By Shen Jun, Yang Yi, People’s Daily
A devastating earthquake that recently took place in southern Türkiye and near-border regions in Syria has killed and injured lots of people in the two countries and leveled buildings.
The Chinese government has launched an emergency humanitarian assistance mechanism at the earliest time possible to provide emergency aid to the two quake-hit countries.
As of Feb. 12 local time, the China Search and Rescue Team, which is under unified coordination and command of the Chinese government, had freed six survivors, including a 50-year-old man who was jointly saved by Chinese and Turkish rescuers on the afternoon of Feb. 12 after four hours of efforts.
So far, the team has sent 206 rescuers in 13 batches to quake-hit areas in Türkiye, who saved six survivors and found eight victims. Besides, rescuers from Hong Kong also extracted three survivors from the rubble.
Eighty-two members of the team arrived in Türkiye on Feb. 8, local time, to join earthquake relief efforts in the country. On the afternoon of the same day, they reached Antakya, a harder-hit city in the southern province of Hatay, Türkiye.
They started working before dawn on Feb. 9 and extracted a pregnant woman from the debris at dusk in cooperation with their Turkish counterparts. Later, they freed two more females, even though the “Golden 72 hours” for rescue had passed.
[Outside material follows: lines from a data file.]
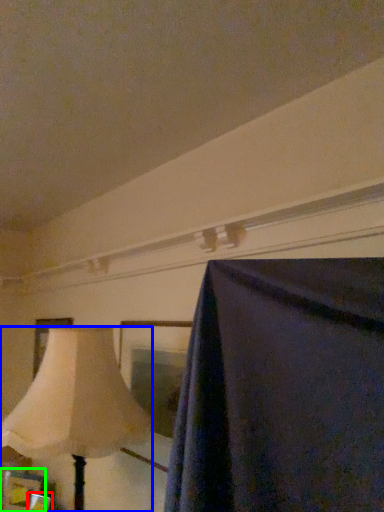 Question: Based on their relative distances, which object is farther from picture frame (highlighted by a red box)? Choose from lamp (highlighted by a blue box) and picture frame (highlighted by a green box).

Choices:
 (A) lamp
 (B) picture frame

Answer: (A) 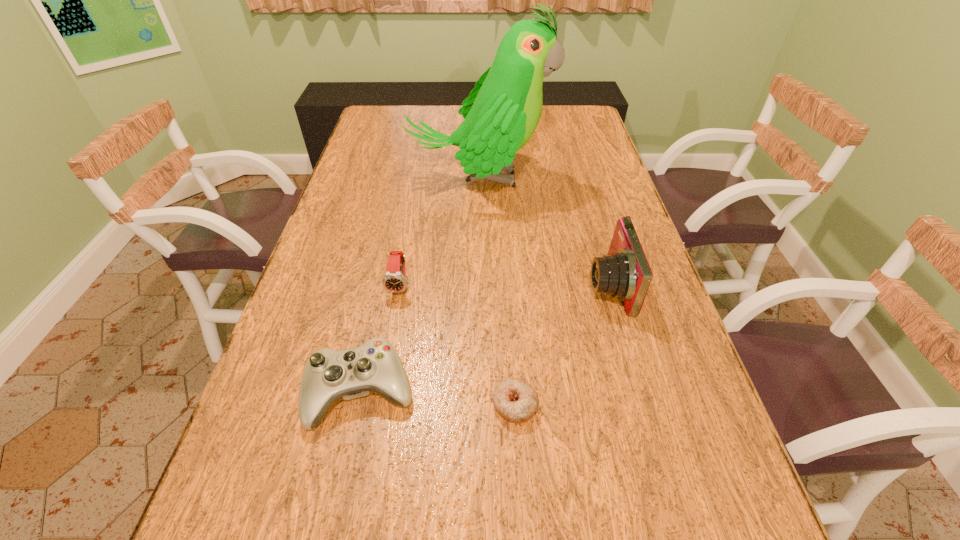 I want to click on the farthest object, so click(x=501, y=114).

You are a GUI agent. You are given a task and a screenshot of the screen. Output one action in this format:
    pyautogui.click(x=<x>, y=<y>)
    Task: Click on the parakeet
    The height and width of the screenshot is (540, 960).
    Given the screenshot: What is the action you would take?
    pyautogui.click(x=501, y=114)

This screenshot has width=960, height=540. Find the location of `camera`. camera is located at coordinates (624, 273).

I want to click on the fourth shortest object, so click(x=624, y=273).

Image resolution: width=960 pixels, height=540 pixels. I want to click on watch, so click(394, 280).

In order to click on control in this screenshot , I will do `click(375, 366)`.

Locate an element on the screen. The image size is (960, 540). the shortest object is located at coordinates (515, 399).

Find the location of a particular element. vacant space located 0.120m on the beak of the farthest object is located at coordinates (588, 179).

You are a GUI agent. You are given a task and a screenshot of the screen. Output one action in this format:
    pyautogui.click(x=<x>, y=<y>)
    Task: Click on the vacant point located on the front-facing side of the camera
    This screenshot has width=960, height=540.
    Given the screenshot: What is the action you would take?
    pyautogui.click(x=520, y=285)

Locate an element on the screen. free spot located 0.060m on the front-facing side of the camera is located at coordinates (562, 285). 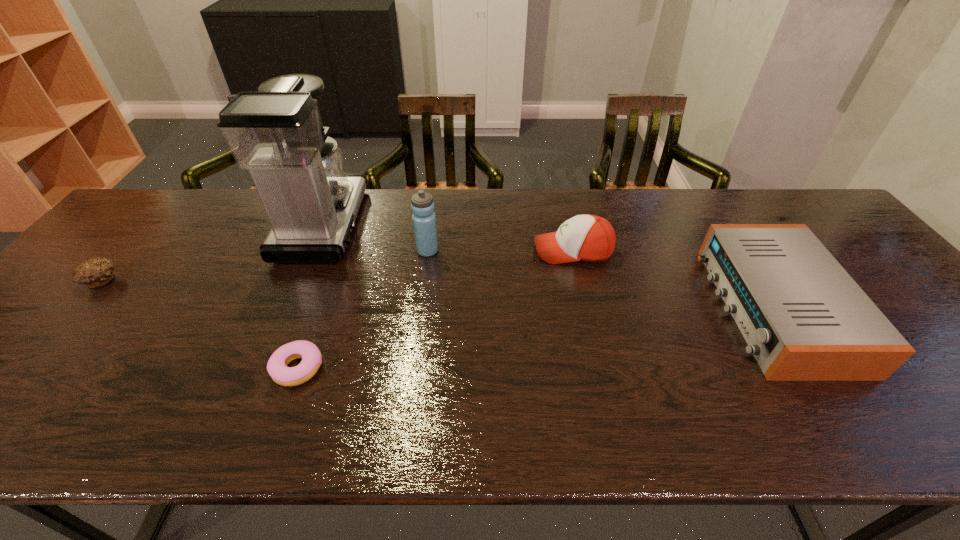 Identify the location of blank space at the far edge of the desktop. The image size is (960, 540). (501, 208).

Locate an element on the screen. This screenshot has width=960, height=540. vacant space at the near edge of the desktop is located at coordinates (483, 402).

The width and height of the screenshot is (960, 540). I want to click on free region at the left edge, so click(x=122, y=278).

I want to click on free location at the right edge, so click(830, 247).

This screenshot has width=960, height=540. I want to click on free location at the far right corner, so click(776, 199).

You are a GUI agent. You are given a task and a screenshot of the screen. Output one action in this format:
    pyautogui.click(x=<x>, y=<y>)
    Task: Click on the free space that is in between the rightmost object and the doughnut
    
    Given the screenshot: What is the action you would take?
    536,338

Where is `vacant area between the fifth object from left to right and the muffin`? The height and width of the screenshot is (540, 960). vacant area between the fifth object from left to right and the muffin is located at coordinates (338, 266).

The image size is (960, 540). I want to click on free area in between the baseball cap and the third object from right to left, so 500,251.

Identify the location of free spot between the radio receiver and the muffin. Image resolution: width=960 pixels, height=540 pixels. (439, 294).

Where is `free space between the baseball cap and the radio receiver`? free space between the baseball cap and the radio receiver is located at coordinates (674, 279). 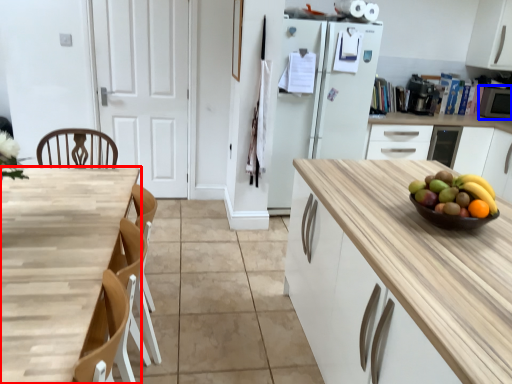 Question: Which object is closer to the camera taking this photo, countertop (highlighted by a red box) or appliance (highlighted by a blue box)?

Choices:
 (A) countertop
 (B) appliance

Answer: (A) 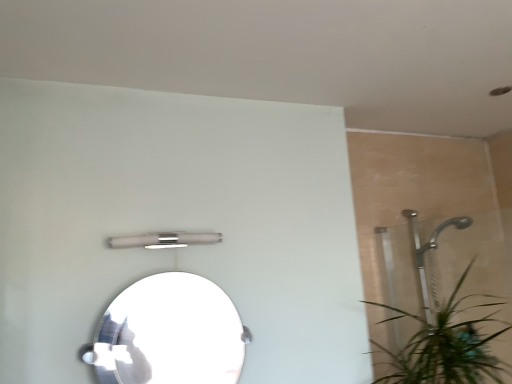 Question: Considering the relative sizes of satin nickel light fixture at upper center and clear glass mirror at center in the image provided, is satin nickel light fixture at upper center wider than clear glass mirror at center?

Choices:
 (A) no
 (B) yes

Answer: (A)

Question: Are satin nickel light fixture at upper center and clear glass mirror at center far apart?

Choices:
 (A) yes
 (B) no

Answer: (B)

Question: From a real-world perspective, is satin nickel light fixture at upper center beneath clear glass mirror at center?

Choices:
 (A) yes
 (B) no

Answer: (B)

Question: Is satin nickel light fixture at upper center closer to camera compared to clear glass mirror at center?

Choices:
 (A) yes
 (B) no

Answer: (B)

Question: Does satin nickel light fixture at upper center turn towards clear glass mirror at center?

Choices:
 (A) yes
 (B) no

Answer: (B)

Question: Is satin nickel light fixture at upper center outside of clear glass mirror at center?

Choices:
 (A) yes
 (B) no

Answer: (A)

Question: Can you confirm if clear glass mirror at center is taller than satin nickel light fixture at upper center?

Choices:
 (A) yes
 (B) no

Answer: (A)

Question: Is satin nickel light fixture at upper center a part of clear glass mirror at center?

Choices:
 (A) no
 (B) yes

Answer: (A)

Question: Does clear glass mirror at center have a smaller size compared to satin nickel light fixture at upper center?

Choices:
 (A) yes
 (B) no

Answer: (B)

Question: Is clear glass mirror at center beside satin nickel light fixture at upper center?

Choices:
 (A) no
 (B) yes

Answer: (A)

Question: From a real-world perspective, is clear glass mirror at center positioned under satin nickel light fixture at upper center based on gravity?

Choices:
 (A) no
 (B) yes

Answer: (B)

Question: From a real-world perspective, is clear glass mirror at center positioned over satin nickel light fixture at upper center based on gravity?

Choices:
 (A) no
 (B) yes

Answer: (A)

Question: Is point 234,327 positioned closer to the camera than point 144,246?

Choices:
 (A) closer
 (B) farther

Answer: (A) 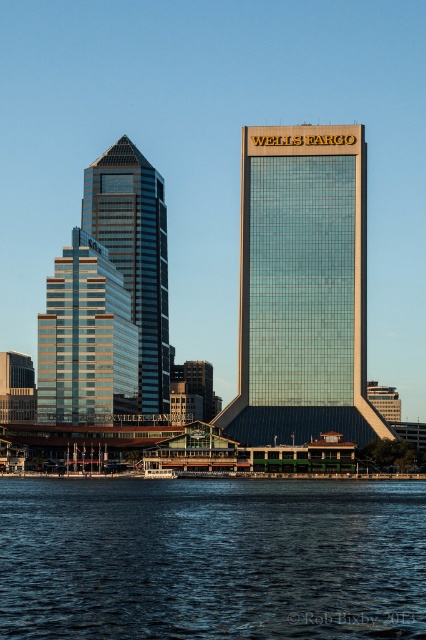 You are standing at point (152, 616) and want to walk to the nearest skyscraper. Which one should you head towards?

The point (152, 616) is closer to the modern triangular building on the left than the taller rectangular Wells Fargo building on the right, so you should head towards the modern triangular building on the left.

You are a photographer standing at the waterfront and want to capture both the shiny glass skyscraper at center and the matte glass skyscraper at center in a single shot. Which skyscraper should you focus on first to ensure both are in frame?

You should focus on the shiny glass skyscraper at center first because it is located above the matte glass skyscraper at center, so adjusting the camera angle to include the upper structure will naturally include the lower one as well.

You are a tourist standing on the waterfront and want to take a photo of both shiny glass skyscraper at center and shiny glass skyscraper at left. Based on their positions, which skyscraper should you position to your left side to include both in the frame?

You should position the shiny glass skyscraper at left to your left side because it is to the left of the shiny glass skyscraper at center. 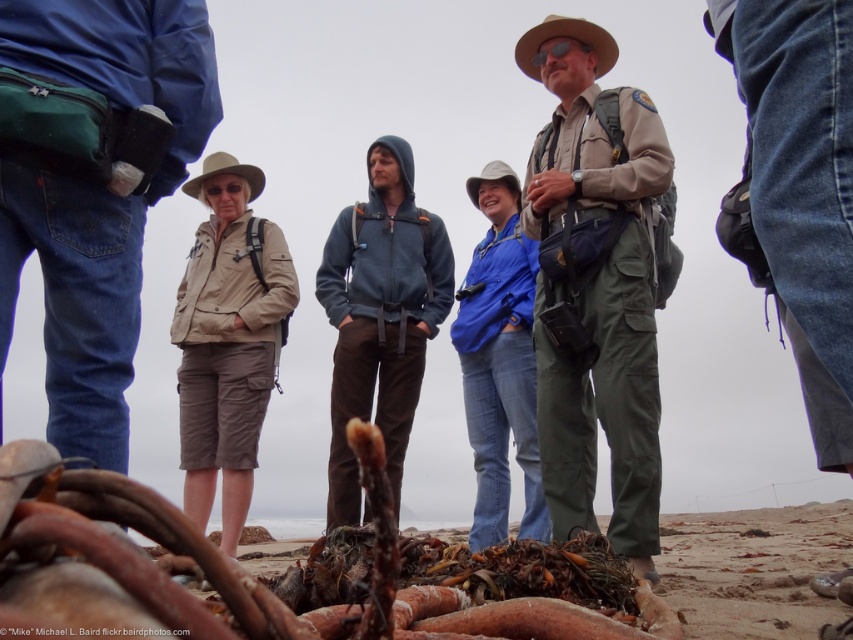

On Feb. 10, the China Search and Rescue Team saved another female survivor in the city, and two days later, an adult male was extracted from earthquake debris near the place where the fourth survivor was discovered.
At the same time, several civil Chinese rescue teams also joined the rescue efforts in Türkiye.
Eight earthquake relief experts from the Rescue Team of Ramunion in Hangzhou, east China’s Zhejiang province, arrived in Türkiye on Feb. 8 and rescued a man and a child on the same night.
A day later, the team extracted a family of five from a collapsed civil house in the town of Belen in Hatay province.
The Blue Sky Rescue Team, a Chinese civil relief squad, also has 127 members on rescue missions in the Turkish city of Malatya, which is near the epicenter. After dozens of hours, they saved a female from the rubble.
Besides, Chinese construction machinery manufacturer Zoomlion, Beijing Emergency Rescue Association, Green Boat Emergency Rescue, and Shenzhen Rescue Volunteers Federation also sent rescuers to Türkiye. As of 9 a.m. on Feb. 10, 288 rescuers from 15 civil Chinese rescue teams had arrived in quake-hit areas in Türkiye.
China’s first batch of 40,000 blankets to Türkiye for earthquake relief departed Shanghai for Istanbul on Feb. 11, Beijing time. Other supplies, including 1,000 tents and medical equipment, will be arriving in the coming days.
The first batch of medical supplies donated by the Red Cross Society of China to Syria arrived in Damascus on Feb. 9.